Meningitis (haemorrhagic leptomeningitis) adalah perkembangan klinis yang serius yang dapat mengikuti salah satu dari tiga bentuk antraks lainnya. Tanda klinisnya adalah nyeri leher dengan atau tanpa fleksi, sakit kepala, perubahan kondisi mental, muntah, dan demam derajat tinggi. Ada peradangan meninges yang intens disertai edema yang mengakibatkan tekanan cairan serebrospinal (CSF) yang meningkat tajam dan munculnya darah di CSF.
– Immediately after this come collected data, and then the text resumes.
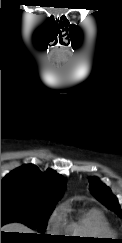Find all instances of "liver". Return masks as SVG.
I'll list each match as a JSON object with an SVG mask.
<instances>
[{
  "mask_svg": "<svg viewBox=\"0 0 122 243\" xmlns=\"http://www.w3.org/2000/svg\"><path fill=\"white\" fill-rule=\"evenodd\" d=\"M4 232L32 233V230L20 223L7 224L1 228Z\"/></svg>",
  "mask_w": 122,
  "mask_h": 243,
  "instance_id": "6515ba94",
  "label": "liver"
}]
</instances>
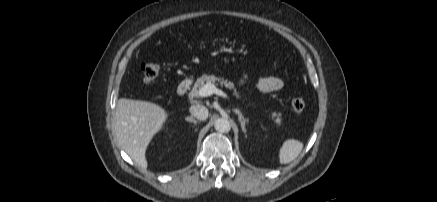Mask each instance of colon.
I'll return each instance as SVG.
<instances>
[{"label":"colon","instance_id":"5ec220e1","mask_svg":"<svg viewBox=\"0 0 437 202\" xmlns=\"http://www.w3.org/2000/svg\"><path fill=\"white\" fill-rule=\"evenodd\" d=\"M141 72L143 80L150 83L158 77L160 68L155 62H144L141 65ZM291 105L296 112H302L306 107V101L302 97H296L292 100Z\"/></svg>","mask_w":437,"mask_h":202}]
</instances>
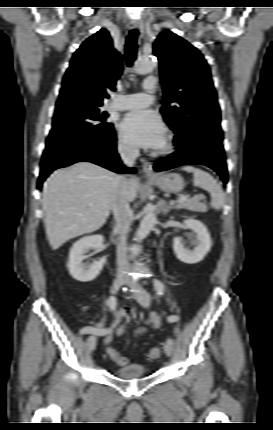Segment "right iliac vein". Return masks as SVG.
<instances>
[{"mask_svg":"<svg viewBox=\"0 0 273 430\" xmlns=\"http://www.w3.org/2000/svg\"><path fill=\"white\" fill-rule=\"evenodd\" d=\"M125 283H126V279L121 276H118L112 284L111 293L112 294L116 293L119 290V288ZM87 345L90 351H94L97 345V337L93 335L91 339L88 341Z\"/></svg>","mask_w":273,"mask_h":430,"instance_id":"obj_1","label":"right iliac vein"}]
</instances>
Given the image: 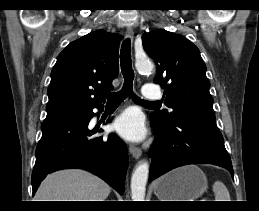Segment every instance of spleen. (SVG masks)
<instances>
[{
    "instance_id": "3e777b00",
    "label": "spleen",
    "mask_w": 259,
    "mask_h": 211,
    "mask_svg": "<svg viewBox=\"0 0 259 211\" xmlns=\"http://www.w3.org/2000/svg\"><path fill=\"white\" fill-rule=\"evenodd\" d=\"M213 191L216 201H231L229 191L221 181L214 182Z\"/></svg>"
}]
</instances>
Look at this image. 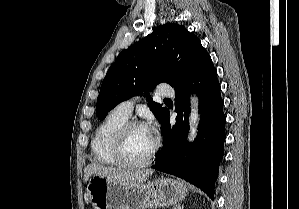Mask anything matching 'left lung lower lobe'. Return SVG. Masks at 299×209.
<instances>
[{
    "mask_svg": "<svg viewBox=\"0 0 299 209\" xmlns=\"http://www.w3.org/2000/svg\"><path fill=\"white\" fill-rule=\"evenodd\" d=\"M220 90L211 58L188 82L175 87V111L178 113L176 123L171 127L168 111L162 121L163 149L157 153L156 163L152 166L190 182L212 199L226 137V117ZM190 92L198 95L201 114L199 132L191 145L186 140Z\"/></svg>",
    "mask_w": 299,
    "mask_h": 209,
    "instance_id": "0a47b994",
    "label": "left lung lower lobe"
}]
</instances>
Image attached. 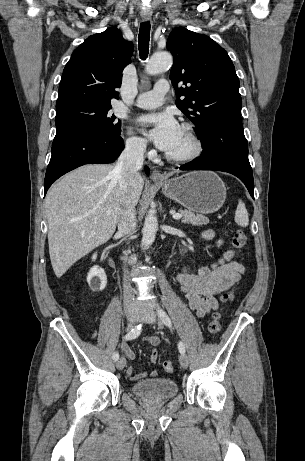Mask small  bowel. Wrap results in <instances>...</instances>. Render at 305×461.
Segmentation results:
<instances>
[{"label":"small bowel","mask_w":305,"mask_h":461,"mask_svg":"<svg viewBox=\"0 0 305 461\" xmlns=\"http://www.w3.org/2000/svg\"><path fill=\"white\" fill-rule=\"evenodd\" d=\"M216 233L213 230H206L202 233L205 240H213ZM222 239L216 240L217 246H222ZM236 251L227 249L216 261L209 265L200 267L196 272L183 270L177 277L180 290L186 299L189 308L195 312L198 317H204L211 311L216 310L219 306L217 295L234 286L245 271L242 263L235 260ZM161 340L158 336H149L143 339V344L149 352L150 362L158 363V353L156 347ZM121 350L126 354L128 359L135 358L134 352L125 343L121 344ZM132 379L142 378L145 373L133 374L132 369L128 370ZM150 375L156 377V370Z\"/></svg>","instance_id":"obj_1"}]
</instances>
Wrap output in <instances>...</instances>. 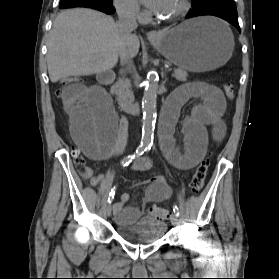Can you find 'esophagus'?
Here are the masks:
<instances>
[{"mask_svg": "<svg viewBox=\"0 0 279 279\" xmlns=\"http://www.w3.org/2000/svg\"><path fill=\"white\" fill-rule=\"evenodd\" d=\"M160 37V33L158 31L152 30L147 33V38L149 40H155Z\"/></svg>", "mask_w": 279, "mask_h": 279, "instance_id": "34e87169", "label": "esophagus"}]
</instances>
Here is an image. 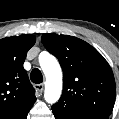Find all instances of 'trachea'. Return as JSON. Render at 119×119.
Segmentation results:
<instances>
[{
  "mask_svg": "<svg viewBox=\"0 0 119 119\" xmlns=\"http://www.w3.org/2000/svg\"><path fill=\"white\" fill-rule=\"evenodd\" d=\"M31 81L36 84L43 82V76L41 71L38 68H34L30 74Z\"/></svg>",
  "mask_w": 119,
  "mask_h": 119,
  "instance_id": "obj_1",
  "label": "trachea"
}]
</instances>
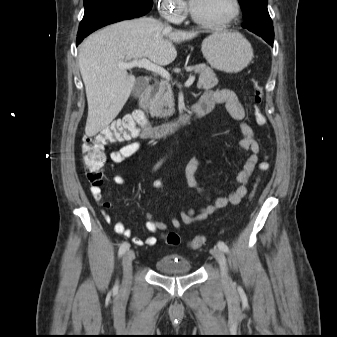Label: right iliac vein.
Here are the masks:
<instances>
[{
	"label": "right iliac vein",
	"instance_id": "right-iliac-vein-1",
	"mask_svg": "<svg viewBox=\"0 0 337 337\" xmlns=\"http://www.w3.org/2000/svg\"><path fill=\"white\" fill-rule=\"evenodd\" d=\"M134 257H135V254L133 250H128L123 256L122 265H123V272H124V280H123V285L121 289V293L123 296L127 295L130 289L132 261Z\"/></svg>",
	"mask_w": 337,
	"mask_h": 337
}]
</instances>
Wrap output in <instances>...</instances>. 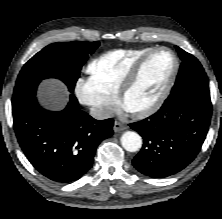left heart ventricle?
<instances>
[{"label": "left heart ventricle", "instance_id": "left-heart-ventricle-1", "mask_svg": "<svg viewBox=\"0 0 222 219\" xmlns=\"http://www.w3.org/2000/svg\"><path fill=\"white\" fill-rule=\"evenodd\" d=\"M173 63V57L168 52L152 55L145 63L135 86L126 96L125 107L129 111H135L152 104L162 91Z\"/></svg>", "mask_w": 222, "mask_h": 219}]
</instances>
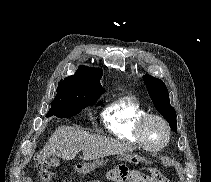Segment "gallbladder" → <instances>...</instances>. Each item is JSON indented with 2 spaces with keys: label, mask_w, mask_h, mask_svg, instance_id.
Masks as SVG:
<instances>
[{
  "label": "gallbladder",
  "mask_w": 211,
  "mask_h": 182,
  "mask_svg": "<svg viewBox=\"0 0 211 182\" xmlns=\"http://www.w3.org/2000/svg\"><path fill=\"white\" fill-rule=\"evenodd\" d=\"M49 162L53 167H57L59 165V159L56 157H50Z\"/></svg>",
  "instance_id": "bac80fb5"
}]
</instances>
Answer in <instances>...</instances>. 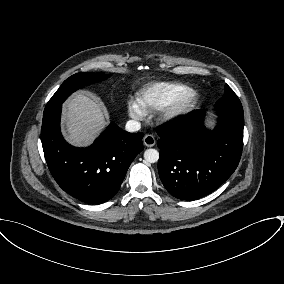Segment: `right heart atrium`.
<instances>
[{"label":"right heart atrium","instance_id":"obj_1","mask_svg":"<svg viewBox=\"0 0 284 284\" xmlns=\"http://www.w3.org/2000/svg\"><path fill=\"white\" fill-rule=\"evenodd\" d=\"M127 112L131 119L138 121L144 117V110L135 100H129L127 103Z\"/></svg>","mask_w":284,"mask_h":284}]
</instances>
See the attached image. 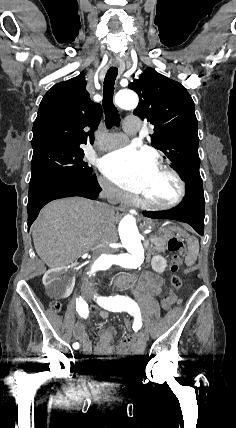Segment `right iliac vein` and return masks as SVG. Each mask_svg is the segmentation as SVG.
Returning a JSON list of instances; mask_svg holds the SVG:
<instances>
[{
    "label": "right iliac vein",
    "instance_id": "obj_1",
    "mask_svg": "<svg viewBox=\"0 0 236 428\" xmlns=\"http://www.w3.org/2000/svg\"><path fill=\"white\" fill-rule=\"evenodd\" d=\"M88 299H93V297H92V296H89V297H88ZM79 343H80V346H83V339H80V342H79Z\"/></svg>",
    "mask_w": 236,
    "mask_h": 428
}]
</instances>
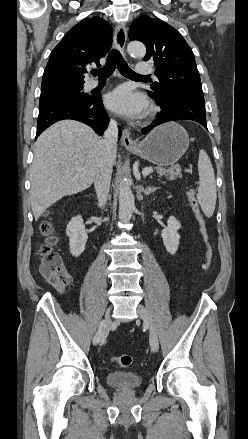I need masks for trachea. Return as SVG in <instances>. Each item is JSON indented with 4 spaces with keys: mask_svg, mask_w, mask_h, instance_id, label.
Listing matches in <instances>:
<instances>
[{
    "mask_svg": "<svg viewBox=\"0 0 248 439\" xmlns=\"http://www.w3.org/2000/svg\"><path fill=\"white\" fill-rule=\"evenodd\" d=\"M116 66L118 67L119 72L125 77H147L135 73L124 61L120 52L117 49H113L110 52L106 64L103 68L92 70L91 74L93 76H98L99 80H106L109 76L112 75Z\"/></svg>",
    "mask_w": 248,
    "mask_h": 439,
    "instance_id": "trachea-1",
    "label": "trachea"
}]
</instances>
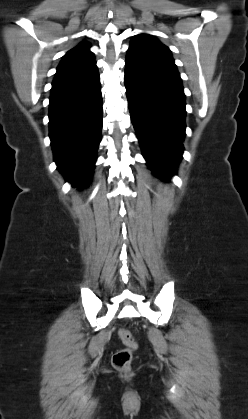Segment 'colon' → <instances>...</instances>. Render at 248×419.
<instances>
[{
  "label": "colon",
  "instance_id": "5ec220e1",
  "mask_svg": "<svg viewBox=\"0 0 248 419\" xmlns=\"http://www.w3.org/2000/svg\"><path fill=\"white\" fill-rule=\"evenodd\" d=\"M119 337L124 344V348L117 350L112 356V364L119 371H127L130 368L133 353L138 347V343L133 335L126 329L119 331Z\"/></svg>",
  "mask_w": 248,
  "mask_h": 419
}]
</instances>
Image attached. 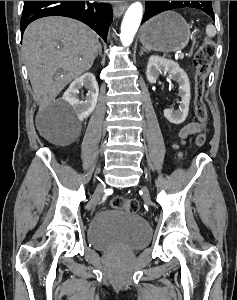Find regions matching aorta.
Listing matches in <instances>:
<instances>
[{"instance_id":"762f6f07","label":"aorta","mask_w":237,"mask_h":300,"mask_svg":"<svg viewBox=\"0 0 237 300\" xmlns=\"http://www.w3.org/2000/svg\"><path fill=\"white\" fill-rule=\"evenodd\" d=\"M143 15V7L141 3H133L130 5L128 11L121 25L120 41L123 47H129L133 43V39L138 31Z\"/></svg>"}]
</instances>
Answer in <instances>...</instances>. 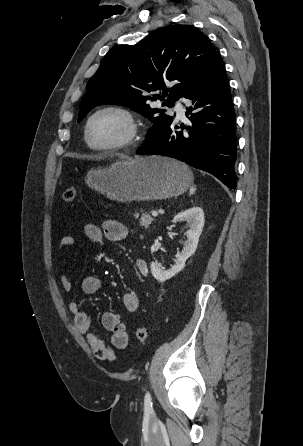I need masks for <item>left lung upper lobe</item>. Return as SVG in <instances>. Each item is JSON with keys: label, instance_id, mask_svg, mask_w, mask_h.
<instances>
[{"label": "left lung upper lobe", "instance_id": "obj_1", "mask_svg": "<svg viewBox=\"0 0 303 446\" xmlns=\"http://www.w3.org/2000/svg\"><path fill=\"white\" fill-rule=\"evenodd\" d=\"M219 54L208 37L191 25H173L158 29L135 45L112 48L88 81L81 100L78 122L95 106L118 104L148 117L153 127L147 142L173 121L163 109H153L149 102L165 100L147 92L161 90L172 107L211 67ZM174 82L167 89L168 82Z\"/></svg>", "mask_w": 303, "mask_h": 446}]
</instances>
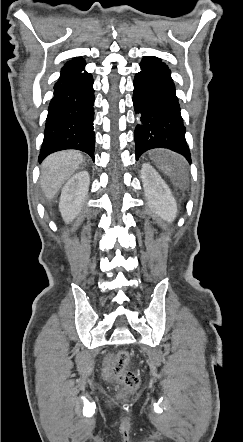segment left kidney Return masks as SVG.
Segmentation results:
<instances>
[{
  "mask_svg": "<svg viewBox=\"0 0 243 442\" xmlns=\"http://www.w3.org/2000/svg\"><path fill=\"white\" fill-rule=\"evenodd\" d=\"M141 174L148 205L160 218L171 223L177 215V204L169 187L149 163L142 165Z\"/></svg>",
  "mask_w": 243,
  "mask_h": 442,
  "instance_id": "obj_1",
  "label": "left kidney"
}]
</instances>
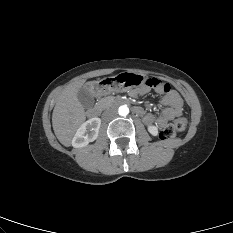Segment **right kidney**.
I'll use <instances>...</instances> for the list:
<instances>
[{
    "label": "right kidney",
    "instance_id": "obj_1",
    "mask_svg": "<svg viewBox=\"0 0 233 233\" xmlns=\"http://www.w3.org/2000/svg\"><path fill=\"white\" fill-rule=\"evenodd\" d=\"M100 126V118L95 117L84 122L73 137L72 146L75 148H82L87 146L90 142L96 140Z\"/></svg>",
    "mask_w": 233,
    "mask_h": 233
}]
</instances>
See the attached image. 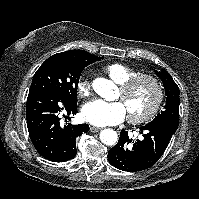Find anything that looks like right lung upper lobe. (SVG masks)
Returning a JSON list of instances; mask_svg holds the SVG:
<instances>
[{
	"mask_svg": "<svg viewBox=\"0 0 199 199\" xmlns=\"http://www.w3.org/2000/svg\"><path fill=\"white\" fill-rule=\"evenodd\" d=\"M58 54L76 60H87L94 56L83 50H70Z\"/></svg>",
	"mask_w": 199,
	"mask_h": 199,
	"instance_id": "obj_1",
	"label": "right lung upper lobe"
}]
</instances>
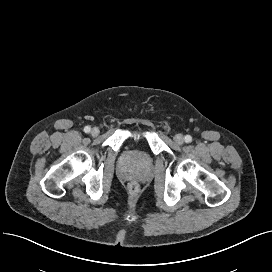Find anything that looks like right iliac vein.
<instances>
[{
	"label": "right iliac vein",
	"mask_w": 272,
	"mask_h": 272,
	"mask_svg": "<svg viewBox=\"0 0 272 272\" xmlns=\"http://www.w3.org/2000/svg\"><path fill=\"white\" fill-rule=\"evenodd\" d=\"M99 133H100V131H99V129H98L97 127L92 128V130H91V135H92L93 137L98 136Z\"/></svg>",
	"instance_id": "1"
}]
</instances>
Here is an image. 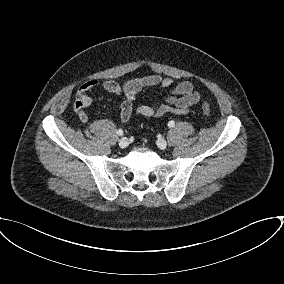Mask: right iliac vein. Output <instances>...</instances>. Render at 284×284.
<instances>
[{"instance_id": "1", "label": "right iliac vein", "mask_w": 284, "mask_h": 284, "mask_svg": "<svg viewBox=\"0 0 284 284\" xmlns=\"http://www.w3.org/2000/svg\"><path fill=\"white\" fill-rule=\"evenodd\" d=\"M118 144L121 148H126L129 145V140L126 137H122Z\"/></svg>"}]
</instances>
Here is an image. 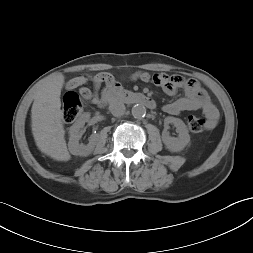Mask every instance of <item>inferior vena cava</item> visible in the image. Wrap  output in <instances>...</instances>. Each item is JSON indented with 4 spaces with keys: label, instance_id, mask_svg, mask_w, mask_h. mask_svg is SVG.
Listing matches in <instances>:
<instances>
[{
    "label": "inferior vena cava",
    "instance_id": "obj_1",
    "mask_svg": "<svg viewBox=\"0 0 253 253\" xmlns=\"http://www.w3.org/2000/svg\"><path fill=\"white\" fill-rule=\"evenodd\" d=\"M109 110L115 117H120L125 113V105L120 101L110 103Z\"/></svg>",
    "mask_w": 253,
    "mask_h": 253
}]
</instances>
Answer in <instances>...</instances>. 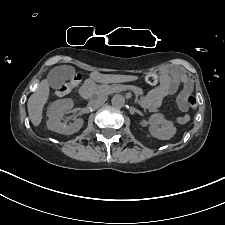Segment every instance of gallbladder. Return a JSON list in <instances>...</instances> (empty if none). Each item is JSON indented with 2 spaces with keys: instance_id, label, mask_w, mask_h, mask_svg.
Listing matches in <instances>:
<instances>
[{
  "instance_id": "bac80fb5",
  "label": "gallbladder",
  "mask_w": 225,
  "mask_h": 225,
  "mask_svg": "<svg viewBox=\"0 0 225 225\" xmlns=\"http://www.w3.org/2000/svg\"><path fill=\"white\" fill-rule=\"evenodd\" d=\"M74 75V68L68 65L57 66L53 68L48 76L47 81L50 87L57 89L60 88L66 80Z\"/></svg>"
}]
</instances>
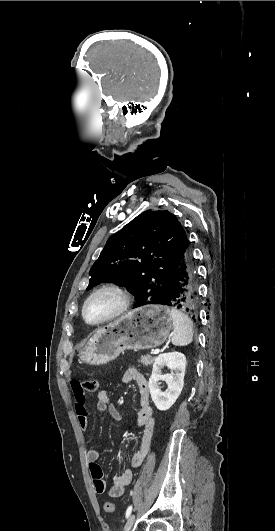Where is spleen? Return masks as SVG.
Returning <instances> with one entry per match:
<instances>
[{
  "label": "spleen",
  "mask_w": 275,
  "mask_h": 531,
  "mask_svg": "<svg viewBox=\"0 0 275 531\" xmlns=\"http://www.w3.org/2000/svg\"><path fill=\"white\" fill-rule=\"evenodd\" d=\"M172 317L173 335L172 343L176 347H185L193 341V323L186 313L171 309L169 311Z\"/></svg>",
  "instance_id": "spleen-1"
}]
</instances>
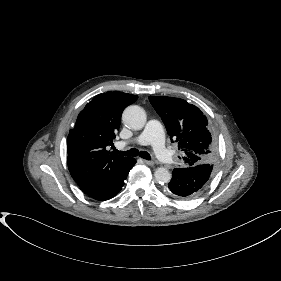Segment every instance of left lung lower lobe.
Returning a JSON list of instances; mask_svg holds the SVG:
<instances>
[{
  "instance_id": "0a47b994",
  "label": "left lung lower lobe",
  "mask_w": 281,
  "mask_h": 281,
  "mask_svg": "<svg viewBox=\"0 0 281 281\" xmlns=\"http://www.w3.org/2000/svg\"><path fill=\"white\" fill-rule=\"evenodd\" d=\"M213 164H199L192 167L175 168L168 184L169 191L176 197L189 199L199 194L209 182Z\"/></svg>"
}]
</instances>
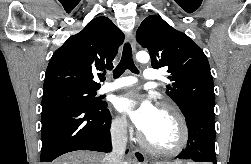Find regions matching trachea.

Dalam semua bentuk sepsis dapat berkembang setelah penyebaran limfohematogen dari B. anthracis dari lesi primer. Fase awal ringan dari gejala nonspesifik diikuti oleh perkembangan tiba-tiba dari toksemia dan syok disertai dispnea, sianosis, disorientasi dengan koma dan kematian, semuanya terjadi dalam jangka waktu beberapa jam.


Diagnosis Banding

Diagnosis banding antraks eschar antraks kulit mencakup berbagai kondisi infeksi dan non-infeksi: bisul (lesi dini), gigitan arakhnida, ulkus (terutama tropis); erisipelas, kelenjar, wabah, chancre sifilis, tularaemia ulseroglandular; infeksi clostridial; penyakit riketsia; orf, vaksinia dan cacar sapi, demam gigitan tikus, leishmaniasis, ecthyma gangrenosum atau herpes. Umumnya penyakit dan kondisi lain ini tidak memiliki ciri khas edema antraks. Tidak adanya nanah, tidak adanya rasa sakit dan pekerjaan pasien dapat memberikan petunjuk diagnostik lebih lanjut.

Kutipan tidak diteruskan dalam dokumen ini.